Your objective
Set down, word for word, every line of the material below from the one containing "Bass Creatures: Hardsound" through the one containing "é es realmente", but none of its pictures.

Provided records
┏━━
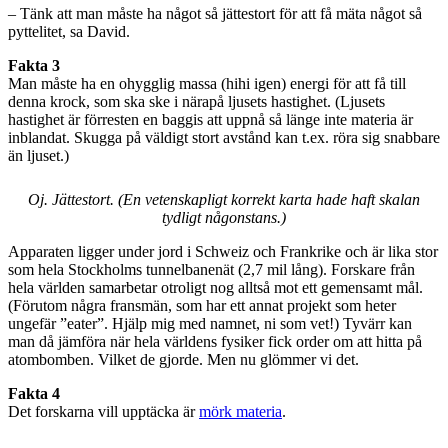
– Tänk att man måste ha något så jättestort för att få mäta något så
pyttelitet, sa David.
Fakta 3
Man måste ha en ohygglig massa (hihi igen) energi för att få till
denna krock, som ska ske i närapå ljusets hastighet. (Ljusets
hastighet är förresten en baggis att uppnå så länge inte materia är
inblandat. Skugga på väldigt stort avstånd kan t.ex. röra sig snabbare
än ljuset.)
Oj. Jättestort. (En vetenskapligt korrekt karta hade haft skalan
tydligt någonstans.)
Apparaten ligger under jord i Schweiz och Frankrike och är lika stor
som hela Stockholms tunnelbanenät (2,7 mil lång). Forskare från
hela världen samarbetar otroligt nog alltså mot ett gemensamt mål.
(Förutom några fransmän, som har ett annat projekt som heter
ungefär ”eater”. Hjälp mig med namnet, ni som vet!) Tyvärr kan
man då jämföra när hela världens fysiker fick order om att hitta på
atombomben. Vilket de gjorde. Men nu glömmer vi det.
Fakta 4
Det forskarna vill upptäcka är
mörk materia
.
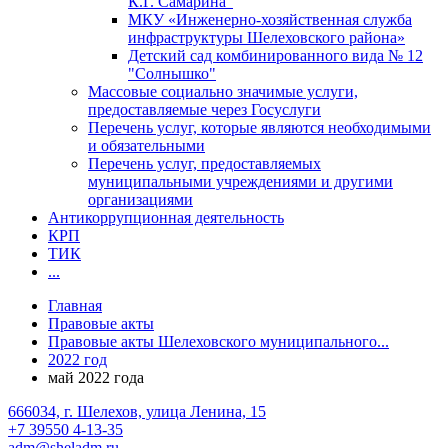
К.Г. Самарина"
МКУ «Инженерно-хозяйственная служба
инфраструктуры Шелеховского района»
Детский сад комбинированного вида № 12
"Солнышко"
Массовые социально значимые услуги,
предоставляемые через Госуслуги
Перечень услуг, которые являются необходимыми
и обязательными
Перечень услуг, предоставляемых
муниципальными учреждениями и другими
организациями
Антикоррупционная деятельность
КРП
ТИК
...
Главная
Правовые акты
Правовые акты Шелеховского муниципального...
2022 год
май 2022 года
666034, г. Шелехов, улица Ленина, 15
+7 39550 4-13-35
adm@sheladm.ru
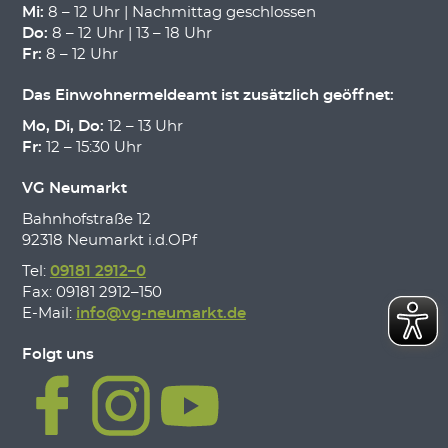
Mi:
8 – 12 Uhr | Nachmittag geschlossen
Do:
8 – 12 Uhr | 13 – 18 Uhr
Fr:
8 – 12 Uhr
Das Einwohnermeldeamt ist zusätzlich geöffnet:
Mo, Di, Do:
12 – 13 Uhr
Fr:
12 – 15:30 Uhr
VG Neumarkt
Bahnhofstraße 12
92318 Neumarkt i.d.OPf
Tel:
09181 2912–0
Fax: 09181 2912–150
E-Mail:
info@vg-neumarkt.de
Folgt uns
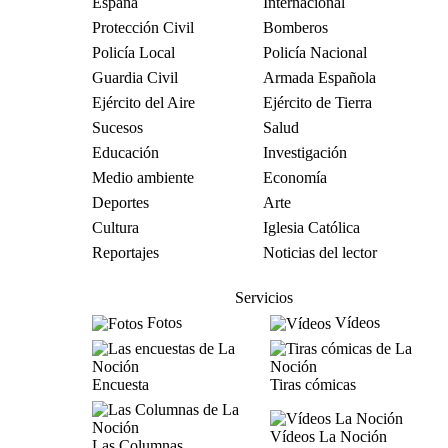
España
Internacional
Protección Civil
Bomberos
Policía Local
Policía Nacional
Guardia Civil
Armada Española
Ejército del Aire
Ejército de Tierra
Sucesos
Salud
Educación
Investigación
Medio ambiente
Economía
Deportes
Arte
Cultura
Iglesia Católica
Reportajes
Noticias del lector
Servicios
Fotos
Vídeos
Encuesta
Tiras cómicas
Vídeos La Noción
Las Columnas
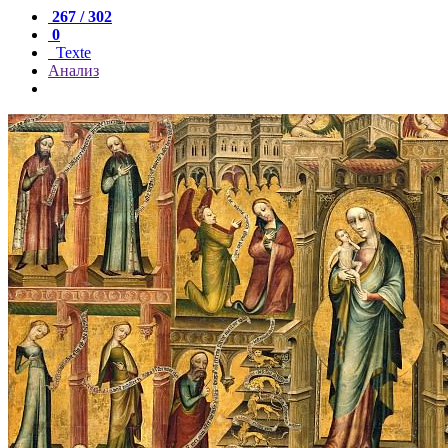
267 / 302
0
Texte
Анализ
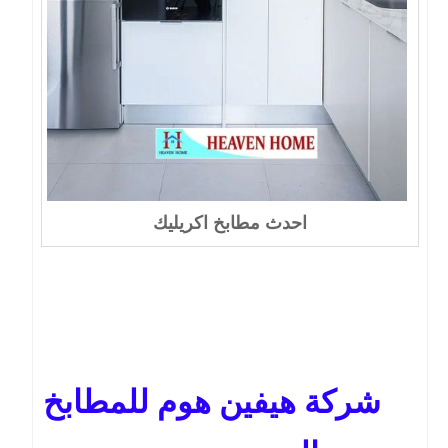
احدث مطابخ اكريليك
شركة هيفين هوم للمطابخ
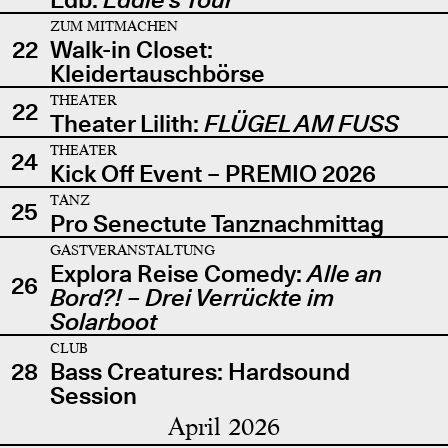
ZUM MITMACHEN
22
Walk-in Closet:
Kleidertauschbörse
THEATER
22
Theater Lilith:
FLÜGEL AM FUSS
THEATER
24
Kick Off Event – PREMIO 2026
TANZ
25
Pro Senectute Tanznachmittag
GASTVERANSTALTUNG
Explora Reise Comedy:
Alle an
26
Bord?! – Drei Verrückte im
Solarboot
CLUB
28
Bass Creatures: Hardsound
Session
April 2026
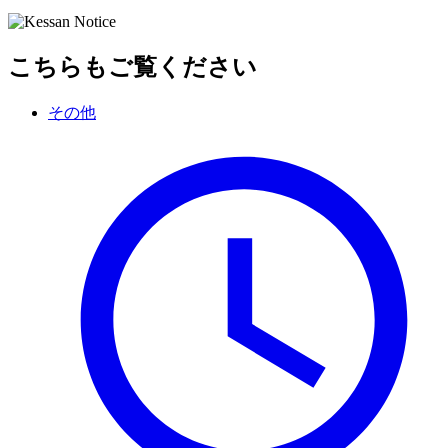
こちらもご覧ください
その他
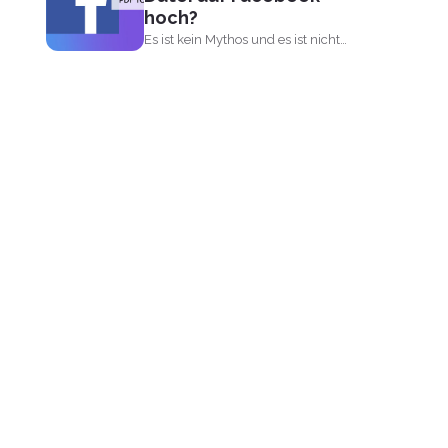
hoch?
Es ist kein Mythos und es ist nicht
unmöglich...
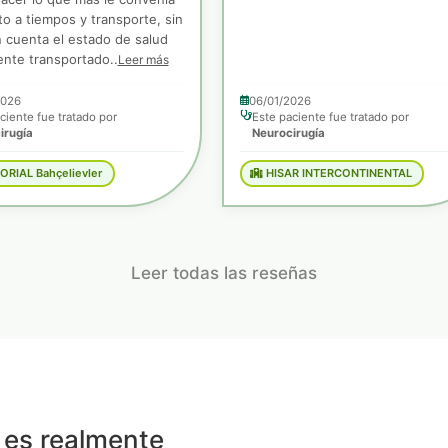
o a tiempos y transporte, sin
 cuenta el estado de salud
ente transportado..
Leer más
2026
06/01/2026
ciente fue tratado por
Este paciente fue tratado por
irugía
Neurocirugía
RIAL Bahçelievler
HISAR INTERCONTINENTAL
Leer todas las reseñas
é es realmente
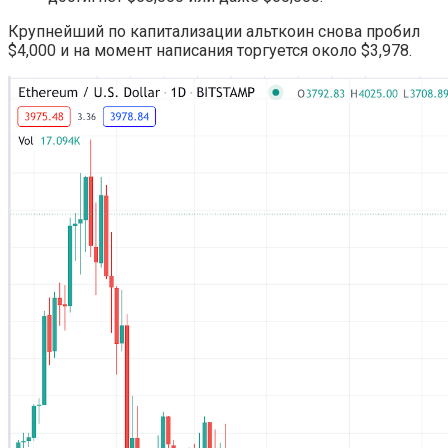
Крупнейший по капитализации альткоин снова пробил
$4,000 и на момент написания торгуется около $3,978.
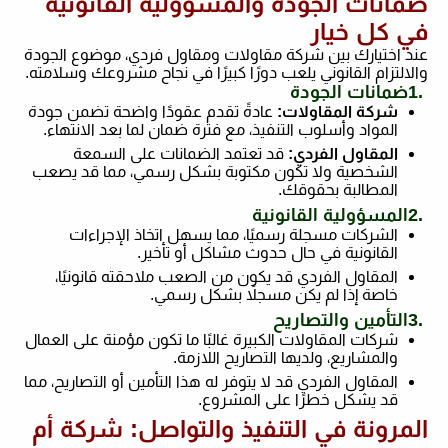
ضمانات الجودة والمسؤولية القانونية
في كل خيار
عند اختيارك بين شركة مقاولات ومقاول فردي، موضوع الجودة
والالتزام القانوني يلعب دورًا كبيرًا في نجاح مشروعك وسلامته
.
1.
ضمانات الجودة
شركة المقاولات
:
عادةً تقدم عقودًا واضحة تضمن جودة
المواد وأسلوب التنفيذ، مع فترة ضمان لما بعد الانتهاء
.
المقاول الفردي
:
قد تعتمد الضمانات على السمعة
الشخصية ولا تكون مكتوبة بشكل رسمي، مما قد يصعب
المطالبة بحقوقك
.
2.
المسؤولية القانونية
الشركات مسجلة رسميًا، مما يسهل اتخاذ الإجراءات
القانونية في حال حدوث مشاكل أو تأخير
.
المقاول الفردي قد يكون من الصعب ملاحقته قانونيًا،
خاصة إذا لم يكن مسجلاً بشكل رسمي
.
3.
التأمين والتصاريح
شركات المقاولات الكبيرة غالبًا ما تكون مؤمنة على العمال
والمشاريع، ولديها التصاريح اللازمة
.
المقاول الفردي قد لا يتوفر له هذا التأمين أو التصاريح، مما
قد يشكل خطرًا على المشروع
.
المرونة في التنفيذ والتواصل: شركة أم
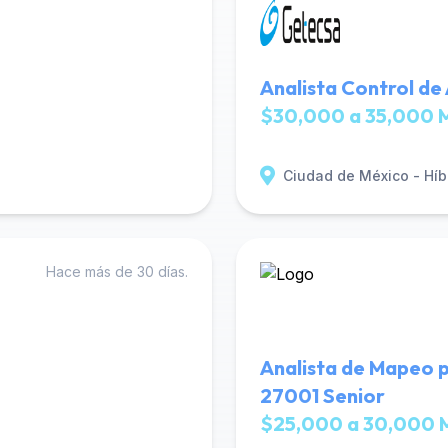
Analista Control de
$30,000 a 35,000 
Ciudad de México - Híb
Hace más de 30 días.
Analista de Mapeo 
27001 Senior
$25,000 a 30,000 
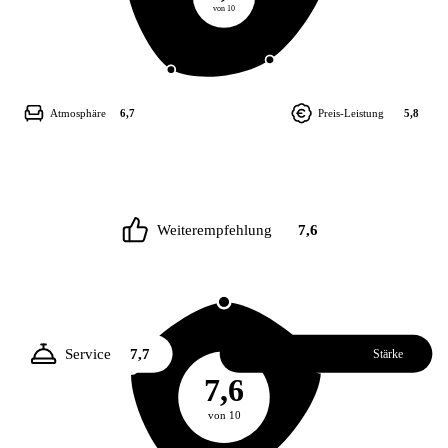
von 10
Atmosphäre
6,7
Preis-Leistung
5,8
Weiterempfehlung
7,6
Service
7,7
Essen
8,1
Stärke
7,6
von 10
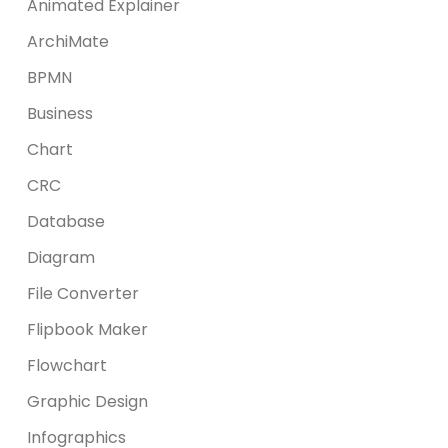
Animated Explainer
ArchiMate
BPMN
Business
Chart
CRC
Database
Diagram
File Converter
Flipbook Maker
Flowchart
Graphic Design
Infographics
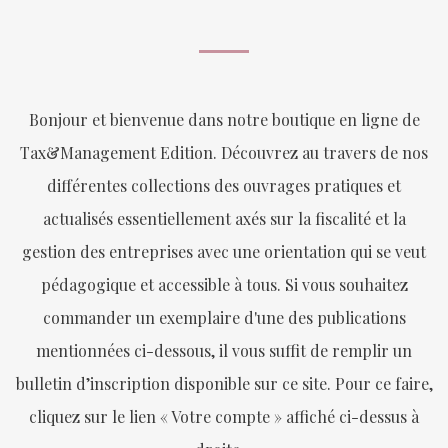
Bonjour et bienvenue dans notre boutique en ligne de
Tax&Management Edition. Découvrez au travers de nos
différentes collections des ouvrages pratiques et
actualisés essentiellement axés sur la fiscalité et la
gestion des entreprises avec une orientation qui se veut
pédagogique et accessible à tous. Si vous souhaitez
commander un exemplaire d'une des publications
mentionnées ci-dessous, il vous suffit de remplir un
bulletin d’inscription disponible sur ce site. Pour ce faire,
cliquez sur le lien « Votre compte » affiché ci-dessus à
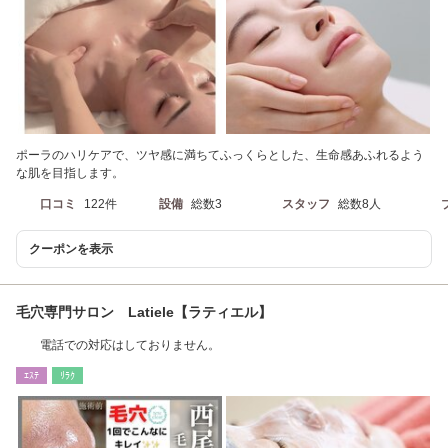
ポーラのハリケアで、ツヤ感に満ちてふっくらとした、生命感あふれるよう
な肌を目指します。
口コミ
122件
設備
総数3
スタッフ
総数8人
クーポンを表示
毛穴専門サロン Latiele【ラティエル】
電話での対応はしておりません。
ｴｽﾃ
ﾘﾗｸ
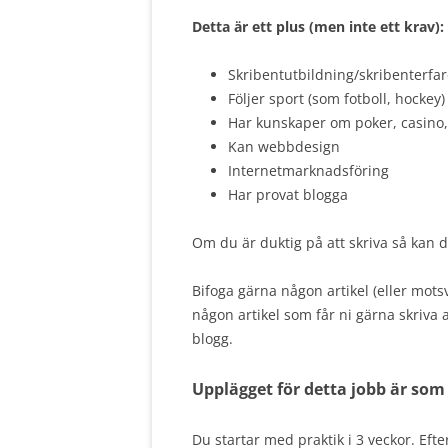
Detta är ett plus (men inte ett krav):
Skribentutbildning/skribenterfa
Följer sport (som fotboll, hockey)
Har kunskaper om poker, casino
Kan webbdesign
Internetmarknadsföring
Har provat blogga
Om du är duktig på att skriva så kan d
Bifoga gärna någon artikel (eller mot
någon artikel som får ni gärna skriva a
blogg.
Upplägget för detta jobb är som 
Du startar med praktik i 3 veckor. Efte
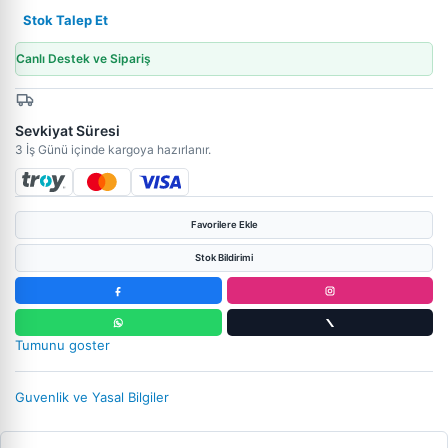
Stok Talep Et
Canlı Destek ve Sipariş
Sevkiyat Süresi
3 İş Günü içinde kargoya hazırlanır.
Favorilere Ekle
Stok Bildirimi
Tumunu goster
Guvenlik ve Yasal Bilgiler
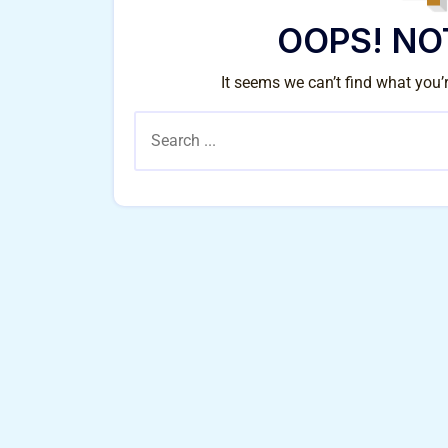
OOPS! NO
It seems we can’t find what you’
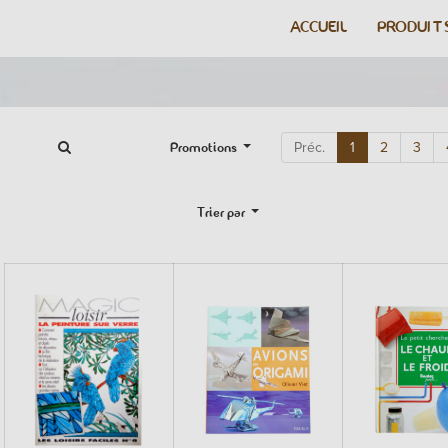
ACCUEIL
PRODUIT
Promotions
Préc.
1
2
3
Trier par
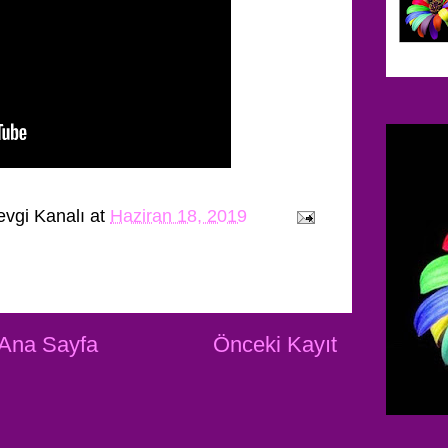
evgi Kanalı
at
Haziran 18, 2019
Ana Sayfa
Önceki Kayıt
┗━━
Written answer
Bass Creatures: Hardsound
Session
April 2026
こちらもご覧ください
その他
hoch?
Es ist kein Mythos und es ist nicht
unmöglich...
o a tiempos y transporte, sin
 cuenta el estado de salud
ente transportado..
Leer más
2026
06/01/2026
ciente fue tratado por
Este paciente fue tratado por
irugía
Neurocirugía
RIAL Bahçelievler
HISAR INTERCONTINENTAL
Leer todas las reseñas
é es realmente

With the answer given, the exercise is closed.